1774-09-03, de Henri Louis Lekain à Henri Rieu.

Monsieur,

Les détails que vous avez eu la bonté de me faire parvenir, me font connaître, que ce qui me reste des œuvres de mr de Voltaire se réduit presque à rien, et que le plus sage est de me procurer l'édition complète de Lausanne à moins que vous ne jugiez que la nouvelle que préparent m.m. Cramer ne soit encore préférable; c'est sur quoi je vous prie de m'éclairer et de me guider.
En attendant que cette dernière soit prête, car ce n'est pas l'œuvre d'un jour d'imprimer 56 volumes, je pourrais négocier avec m. Gabriel Regnault pour me procurer ce qui me manque.

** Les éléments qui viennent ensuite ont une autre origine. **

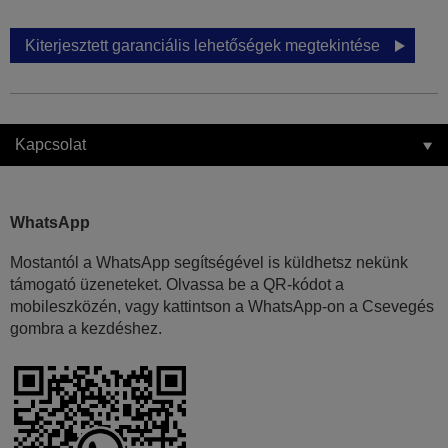
Kiterjesztett garanciális lehetőségek megtekintése
Kapcsolat
WhatsApp
Mostantól a WhatsApp segítségével is küldhetsz nekünk
támogató üzeneteket. Olvassa be a QR-kódot a
mobileszközén, vagy kattintson a WhatsApp-on a Csevegés
gombra a kezdéshez.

Il sera toujours temps de présenter ma requête à mr de Voltaire, lorsque m.m. Cramer seraient au moment de publier leur collection, et pour lors j'accepterai l'offre que vous voulez bien me faire d'être mon avocat général auprès de ce grand homme.

Je sais qu'il a daigné placé ma figure néronienne au chevet de son lit, il y a vraisemblablement trouvé du caractère, et c'est ce qu'il y a de plus méritoire dans cette tête dont la couleur est un peu charbonnée.

Revenons à vous, monsieur, qui m'intéressez encore davantage; permettez moi de vous marquer ma surprise sur le parti que vous avez pris de quitter l'heureux territoire genevois pour habiter les terres de France. Je pense que le voisinage de notre patriarche a pu seul vous faire prendre ce parti, car il est rare de quitter un sol libre où l'on ne voit ni commis, ni fermier pour en choisir un où tous ces inconvénients se rencontrent. Je sais bien que la seule terre de Ferney en est dégagée, mais c'est un privilège momentané, et qui finit, je crois, avec mme Denis. Pardonnez moi, monsieur, ma petite digression mais vous m'avez paru tellement idolâtre de votre liberté que j'ai pensé que rien ne vous engagerait jamais à y renoncer. Pour dieu, conservez la; il est heureux qu'elle existe encore dans quelques petits coins de l'Europe.

Adieu, monsieur; daignez, je vous prie, me rappeler au souvenir de mr de Voltaire, de mme Denis et de notre très aimable résident, ce dernier est un homme d'un rare mérite, et dont la société est douce et intelligente; voilà du moins l'idée réelle qu'il m'a laissée de sa personne.

J'ai l'honneur d'assurer de mes respectueuses civilités mme et melle Rieu; daignez agréer celles de votre très humble et très obéissant serviteur.

Lekain

Il paraît assuré et confirmé que le calomniateur Maupeou est à la Bastille pour lui être fait son procès. Je crois en conscience, qu'on en a expédié de moins coupables.